• WHAT THE EXERCISE ASKS
Please reproduce all of the data exactly as it appears, but skip the pictures.

• MATERIAL TO PROCESS
- Opening Delimiter -

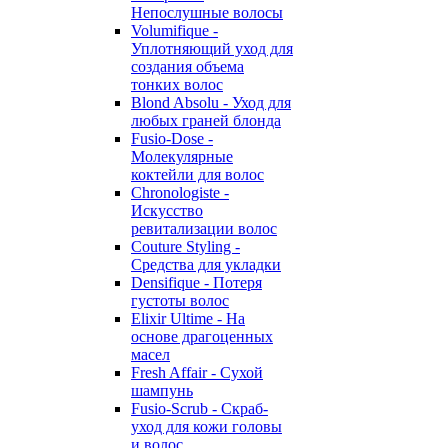
Непослушные волосы
Volumifique -
Уплотняющий уход для
создания объема
тонких волос
Blond Absolu - Уход для
любых граней блонда
Fusio-Dose -
Молекулярные
коктейли для волос
Chronologiste -
Искусство
ревитализации волос
Couture Styling -
Средства для укладки
Densifique - Потеря
густоты волос
Elixir Ultime - На
основе драгоценных
масел
Fresh Affair - Сухой
шампунь
Fusio-Scrub - Скраб-
уход для кожи головы
и волос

- Closing Delimiter -

• WRITTEN SOLUTION
Непослушные волосы
Volumifique -
Уплотняющий уход для
создания объема
тонких волос
Blond Absolu - Уход для
любых граней блонда
Fusio-Dose -
Молекулярные
коктейли для волос
Chronologiste -
Искусство
ревитализации волос
Couture Styling -
Средства для укладки
Densifique - Потеря
густоты волос
Elixir Ultime - На
основе драгоценных
масел
Fresh Affair - Сухой
шампунь
Fusio-Scrub - Скраб-
уход для кожи головы
и волос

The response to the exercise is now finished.